The acquisition strategy for the Next-Generation Air Dominance program will be established in the next few months, Air Force acquisition chief Will Roper reported on June 9.
A program team is still seeking a definitive business case for pursuing the aircraft in the “Digital Century Series” manner instead of using traditional methods. The cost of the aircraft will be measured in effects per year, Roper said, rather than older methods, which have aircraft unit cost as measures of effectiveness.
“I hope to have the acquisition plan of the NGAD rolling into the Digital Century Series this summer, and I don’t want to go more specific than that and create a timeline and drumbeat for the team, because I’ve given them an unprecedented task,” he said.
That task is to compare the costs of designing, developing, testing, building, and sustaining the new aircraft with standard models to show whether it will, in fact, produce substantial savings over older methods. This is nothing less than an order to “re-write the book” on aircraft acquisition, he said.
Roper said his team is looking at life cycle ownership costs of an aircraft, not just the cost to develop and produce the initial version. Cost analyses don’t typically look at sustainment, and especially the cost to modify aircraft to “mitigate obsolescence” over what can be a 30-year or more service life, he explained. He wants a comparison between the standard model, which includes a per-unit cost that is tracked “year-by-year via economies of scale,” and one where “we get greater return on investment for price-per-lethality-per-year.” The team is “very close” to finishing that up, he said.
If the team finds the cost is lower doing digital design, with agile software development and open mission system architecture, and with the understanding the aircraft will be kept more than five years, but “certainly not 30,” Roper said it will be a validation. However, he also suggested that a higher-than-traditional cost won’t deter him from the approach.
A much lower cost using Roper’s approach is “going to really help us. … We’ll show that it’s not only better in a ‘competing with China’ lethality standpoint, it’s just better from a business standpoint.” If the cost is a break-even or only slightly less expensive, “I’ll be exceptionally happy.” But, if it winds up costing more, “and I hope not exceptionally more, then we’re going to have to argue that it’s a better return on investment, year-by-year. My money’s on: it’s going to be cheaper,” Roper said.
No matter what the result of the business case analysis, development won’t slow down, he said. “We have the accelerator down on development,” he reported. “Those two things are going to be in parallel.”
The comparison will measure the Digital Century Series approach against the way the F-16 and F-22 were acquired, among others, he said.
Roper said sustainment is the key. “How long we keep it is a variable,” not usually counted, he asserted.
The Digital Century Series approach is “both about building a better aircraft and also about building aircraft better,” Roper said, acknowledging that he’s frustrated he can’t discuss the NGAD’s details due to classification. “We can’t share the ‘better aircraft’ publicly, I think we could definitely share the ‘building aircraft better,’ … [and] decouple the process from the plane itself,” so more of the program can be debated openly.

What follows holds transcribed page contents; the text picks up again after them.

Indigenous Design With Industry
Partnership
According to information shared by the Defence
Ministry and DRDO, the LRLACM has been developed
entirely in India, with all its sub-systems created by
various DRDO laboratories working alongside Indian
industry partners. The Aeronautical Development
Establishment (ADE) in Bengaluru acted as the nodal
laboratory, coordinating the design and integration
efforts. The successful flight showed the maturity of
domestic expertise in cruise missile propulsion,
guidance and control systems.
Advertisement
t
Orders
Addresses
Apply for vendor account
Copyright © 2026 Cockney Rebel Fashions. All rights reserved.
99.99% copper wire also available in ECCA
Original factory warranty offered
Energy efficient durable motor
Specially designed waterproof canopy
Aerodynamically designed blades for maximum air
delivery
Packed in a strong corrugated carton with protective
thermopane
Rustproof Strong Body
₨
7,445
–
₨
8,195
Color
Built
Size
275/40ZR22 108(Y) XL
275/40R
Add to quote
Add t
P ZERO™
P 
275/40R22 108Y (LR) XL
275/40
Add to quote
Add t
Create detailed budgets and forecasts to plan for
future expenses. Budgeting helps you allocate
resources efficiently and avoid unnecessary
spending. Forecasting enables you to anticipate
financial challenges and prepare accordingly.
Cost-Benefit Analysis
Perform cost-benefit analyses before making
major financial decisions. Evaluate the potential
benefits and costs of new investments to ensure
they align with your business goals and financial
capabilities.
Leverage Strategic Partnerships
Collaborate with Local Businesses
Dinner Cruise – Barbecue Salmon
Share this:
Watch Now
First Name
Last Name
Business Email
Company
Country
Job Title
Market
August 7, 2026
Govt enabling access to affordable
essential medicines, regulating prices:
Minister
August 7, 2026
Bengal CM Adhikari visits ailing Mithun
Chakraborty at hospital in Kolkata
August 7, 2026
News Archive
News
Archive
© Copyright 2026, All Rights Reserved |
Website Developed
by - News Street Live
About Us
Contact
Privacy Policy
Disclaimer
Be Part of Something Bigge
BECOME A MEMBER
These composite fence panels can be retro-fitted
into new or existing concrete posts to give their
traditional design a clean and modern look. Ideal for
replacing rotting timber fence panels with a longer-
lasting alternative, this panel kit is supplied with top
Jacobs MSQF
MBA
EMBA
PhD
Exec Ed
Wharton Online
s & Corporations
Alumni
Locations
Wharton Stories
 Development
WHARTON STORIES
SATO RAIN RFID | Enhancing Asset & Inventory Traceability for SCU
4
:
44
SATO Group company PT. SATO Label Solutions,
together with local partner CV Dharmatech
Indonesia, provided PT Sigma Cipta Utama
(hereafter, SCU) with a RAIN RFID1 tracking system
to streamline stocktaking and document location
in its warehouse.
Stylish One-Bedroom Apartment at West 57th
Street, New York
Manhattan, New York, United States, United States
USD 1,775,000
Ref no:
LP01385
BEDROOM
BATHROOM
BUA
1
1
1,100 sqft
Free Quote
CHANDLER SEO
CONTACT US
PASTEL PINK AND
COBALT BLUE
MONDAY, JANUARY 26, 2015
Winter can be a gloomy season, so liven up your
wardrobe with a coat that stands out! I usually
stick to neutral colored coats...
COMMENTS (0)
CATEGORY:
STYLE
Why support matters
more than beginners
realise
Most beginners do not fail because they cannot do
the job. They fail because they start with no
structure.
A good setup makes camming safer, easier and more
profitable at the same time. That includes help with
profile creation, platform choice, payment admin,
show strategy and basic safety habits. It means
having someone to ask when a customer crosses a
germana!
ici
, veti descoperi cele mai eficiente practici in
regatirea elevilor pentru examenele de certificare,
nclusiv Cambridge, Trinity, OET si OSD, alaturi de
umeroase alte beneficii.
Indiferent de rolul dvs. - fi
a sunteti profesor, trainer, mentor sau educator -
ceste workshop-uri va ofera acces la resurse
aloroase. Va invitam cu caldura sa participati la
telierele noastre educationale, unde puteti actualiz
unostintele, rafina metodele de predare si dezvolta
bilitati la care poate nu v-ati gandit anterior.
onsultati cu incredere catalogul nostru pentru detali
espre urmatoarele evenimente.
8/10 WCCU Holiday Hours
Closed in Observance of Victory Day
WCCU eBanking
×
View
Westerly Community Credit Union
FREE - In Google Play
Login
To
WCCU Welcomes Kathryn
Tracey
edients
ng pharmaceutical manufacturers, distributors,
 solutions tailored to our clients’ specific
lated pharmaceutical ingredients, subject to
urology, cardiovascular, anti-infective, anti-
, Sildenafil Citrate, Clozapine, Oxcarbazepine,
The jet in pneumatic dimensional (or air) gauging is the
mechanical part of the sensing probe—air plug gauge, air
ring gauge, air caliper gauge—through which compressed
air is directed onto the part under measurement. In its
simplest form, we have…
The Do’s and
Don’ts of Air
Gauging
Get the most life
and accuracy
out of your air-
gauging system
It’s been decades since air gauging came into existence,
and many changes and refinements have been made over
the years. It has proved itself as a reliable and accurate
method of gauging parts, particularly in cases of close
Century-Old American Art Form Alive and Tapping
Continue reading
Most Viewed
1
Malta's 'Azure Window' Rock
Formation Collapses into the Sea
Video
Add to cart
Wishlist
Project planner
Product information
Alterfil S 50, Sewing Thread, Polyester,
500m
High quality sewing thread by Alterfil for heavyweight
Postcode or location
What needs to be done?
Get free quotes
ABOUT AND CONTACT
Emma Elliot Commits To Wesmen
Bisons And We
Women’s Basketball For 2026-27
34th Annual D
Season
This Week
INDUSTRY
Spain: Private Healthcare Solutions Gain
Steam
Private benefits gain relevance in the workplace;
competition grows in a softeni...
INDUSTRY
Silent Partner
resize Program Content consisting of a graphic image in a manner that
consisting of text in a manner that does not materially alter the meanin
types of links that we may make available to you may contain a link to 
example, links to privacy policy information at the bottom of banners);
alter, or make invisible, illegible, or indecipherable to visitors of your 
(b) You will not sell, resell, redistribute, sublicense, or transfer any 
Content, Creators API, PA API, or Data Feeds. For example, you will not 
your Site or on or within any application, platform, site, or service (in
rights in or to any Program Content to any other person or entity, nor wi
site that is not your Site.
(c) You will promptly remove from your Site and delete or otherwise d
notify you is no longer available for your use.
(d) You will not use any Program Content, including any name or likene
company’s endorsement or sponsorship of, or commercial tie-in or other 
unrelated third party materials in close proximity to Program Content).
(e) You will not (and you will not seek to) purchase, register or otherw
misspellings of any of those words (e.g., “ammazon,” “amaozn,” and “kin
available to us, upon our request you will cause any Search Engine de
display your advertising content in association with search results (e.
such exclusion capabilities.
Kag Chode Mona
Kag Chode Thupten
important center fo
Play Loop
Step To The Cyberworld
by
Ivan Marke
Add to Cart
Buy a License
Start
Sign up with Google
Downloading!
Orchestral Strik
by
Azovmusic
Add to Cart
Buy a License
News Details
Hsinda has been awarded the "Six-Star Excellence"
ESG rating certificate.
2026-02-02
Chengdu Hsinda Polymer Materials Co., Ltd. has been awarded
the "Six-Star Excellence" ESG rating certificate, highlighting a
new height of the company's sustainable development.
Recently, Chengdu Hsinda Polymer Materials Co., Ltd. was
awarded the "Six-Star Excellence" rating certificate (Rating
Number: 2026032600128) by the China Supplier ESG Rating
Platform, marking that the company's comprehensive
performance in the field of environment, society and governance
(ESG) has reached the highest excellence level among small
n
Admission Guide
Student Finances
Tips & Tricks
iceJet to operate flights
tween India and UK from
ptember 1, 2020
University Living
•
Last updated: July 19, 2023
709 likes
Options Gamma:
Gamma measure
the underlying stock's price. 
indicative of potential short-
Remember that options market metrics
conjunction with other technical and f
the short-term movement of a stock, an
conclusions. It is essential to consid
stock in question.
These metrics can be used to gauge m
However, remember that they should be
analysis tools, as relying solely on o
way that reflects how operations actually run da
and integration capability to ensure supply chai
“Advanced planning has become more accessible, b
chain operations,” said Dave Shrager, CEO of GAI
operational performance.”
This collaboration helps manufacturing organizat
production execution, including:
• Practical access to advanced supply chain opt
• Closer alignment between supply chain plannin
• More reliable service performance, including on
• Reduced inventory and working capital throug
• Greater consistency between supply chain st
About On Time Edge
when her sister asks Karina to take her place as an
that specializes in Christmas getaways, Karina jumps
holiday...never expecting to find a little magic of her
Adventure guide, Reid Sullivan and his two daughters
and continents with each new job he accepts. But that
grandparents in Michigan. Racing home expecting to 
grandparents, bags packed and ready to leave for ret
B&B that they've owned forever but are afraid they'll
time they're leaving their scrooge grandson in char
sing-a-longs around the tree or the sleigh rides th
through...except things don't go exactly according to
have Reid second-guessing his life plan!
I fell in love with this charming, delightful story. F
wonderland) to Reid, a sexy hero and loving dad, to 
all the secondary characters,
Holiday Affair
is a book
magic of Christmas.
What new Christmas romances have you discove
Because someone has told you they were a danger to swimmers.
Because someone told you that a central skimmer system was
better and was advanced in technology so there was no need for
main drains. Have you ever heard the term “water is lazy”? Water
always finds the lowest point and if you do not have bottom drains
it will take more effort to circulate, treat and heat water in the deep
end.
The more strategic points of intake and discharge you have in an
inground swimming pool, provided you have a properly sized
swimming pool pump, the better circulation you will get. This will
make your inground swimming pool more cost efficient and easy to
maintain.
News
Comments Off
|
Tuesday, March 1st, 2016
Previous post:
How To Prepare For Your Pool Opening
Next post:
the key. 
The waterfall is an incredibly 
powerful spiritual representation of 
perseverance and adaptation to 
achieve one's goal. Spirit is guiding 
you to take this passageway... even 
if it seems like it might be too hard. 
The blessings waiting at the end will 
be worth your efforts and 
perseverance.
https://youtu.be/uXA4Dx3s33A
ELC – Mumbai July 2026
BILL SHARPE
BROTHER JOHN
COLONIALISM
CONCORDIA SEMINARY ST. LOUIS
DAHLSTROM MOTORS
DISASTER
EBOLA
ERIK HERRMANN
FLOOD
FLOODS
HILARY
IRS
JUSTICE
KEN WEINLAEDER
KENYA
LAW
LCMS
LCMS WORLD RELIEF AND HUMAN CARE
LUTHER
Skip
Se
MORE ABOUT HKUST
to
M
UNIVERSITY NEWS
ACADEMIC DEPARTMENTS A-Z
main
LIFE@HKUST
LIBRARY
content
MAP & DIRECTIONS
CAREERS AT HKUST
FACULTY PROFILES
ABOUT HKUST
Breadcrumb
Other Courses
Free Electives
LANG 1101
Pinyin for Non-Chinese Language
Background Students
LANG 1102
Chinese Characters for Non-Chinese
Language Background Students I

This seemed to be a confirmation that NGAD is in fact an aircraft. Senior USAF leaders for several years have played semantically with the idea that NGAD might not be a platform, but a series of networks, sensors, and protective systems making existing aircraft more capable.
However, Roper also said that NGAD will be part of a “family” of aircraft that will make use of common artificial intelligence methods. Among these will be the “Skyborg” aircraft.
“Even though we talk about Skyborg like attritable aircraft, I think we’ll use them more like ‘reusable weapons,’” Roper said. “I think we’ll procure them like that, do whatever number of takeoffs and landings we expect from them, and then we’ll attrit them out of the force as targets, and then we’ll just buy them at a steady rate.”
They would be counted as part of the “loadout” of an F-22 or F-35, and possibly one would accompany a four-ship flight of F-22s or F-35s.
“I expect that we’ll … set a number to fly with the manned systems, and we’ll have crazy new CONOPS,” or concepts of operation, “on how they’ll be used,” he said. The human pilots of a mission would likely decide if they bring the Skyborg home with them, to “fight another day,” or whether it’s near the end of its service life and usable as a munition itself. The pilots may also decide to sacrifice a Skyborg if a target is lucrative enough that “it’s worth the lost cost of that system to go one way and not come back … All interesting areas to be explored.”
Roper said Skyborgs won’t be limited to escorting fighters, saying they’ll likely accompany bombers and tankers, as well, “to provide extra defensive capability. That’s what I love about them: their versatility and that we can take risk with them.”
Though Air Force assets have for a long time been very survivable, “We can’t trust that will always be the case,” Roper said, so “having assets we can … shift the risk to makes a ton of sense.”
He distinguished between Skyborg and a pilot’s associate-type artificial intelligence, which he called “R2-D2,” that will assist pilots in managing the work of a hectic battlespace. The R2-D2 will be more ubiquitous than Skyborg, Roper said.